To think a naughty corner for an 18 month old is a liitle on the harsh side?

65 replies

nurseyemma · 25/09/2007 21:10

My BF from Uni came to stay with us for the We with her DH and !* month old son. She's into GF and discilpline and I suppose I can be a bit "lax" at times but my dd is only 1!

Her 18 month old ds was regularly put in the naughty corner for minor misdemeanours such as not putting his hoodie on!!!?!

Is she right? Is my dd going to have conduct disorder cos I prefer to "choose my battles" for what I consider more serious stuff?!

OP posts:
Report
Tutter · 25/09/2007 21:11

how feckin ridiculous

"for not putting his hoodie on"

Report
nurseyemma · 25/09/2007 21:14

A deep dark part of me thinks she's being neurotic control freak who has to have the most "perfect" child.

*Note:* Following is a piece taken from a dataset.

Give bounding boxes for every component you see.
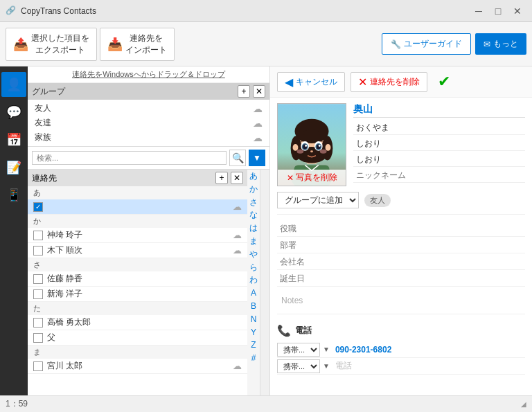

She couldn't help but slip in the routine thing when the opportunity arose. Refuse to feel like a failure cos I didn't do GF!

OP posts:
Report
LittleBella · 25/09/2007 21:14

She is an idiot.

A real, prize idiot.

LOL at his hoodie.

Report
xXxamyxXx · 25/09/2007 21:24

thats too much definitly beleive in picking my battles certainly not over a bloody hoodie

Report
xXxamyxXx · 25/09/2007 21:24

didnt mean to rhyme!

Report
TheQueenOfQuotes · 25/09/2007 21:26

I think for some 18 month olds a "naughty corner" (or step, or time-out - whatever you want to call it) can work.....but only for serious things ie not refusing to put his hoodie on

Report
edam · 25/09/2007 21:28

I think she'll regret it later, tbh. Over the top discipline will breed an unhappy child, IME.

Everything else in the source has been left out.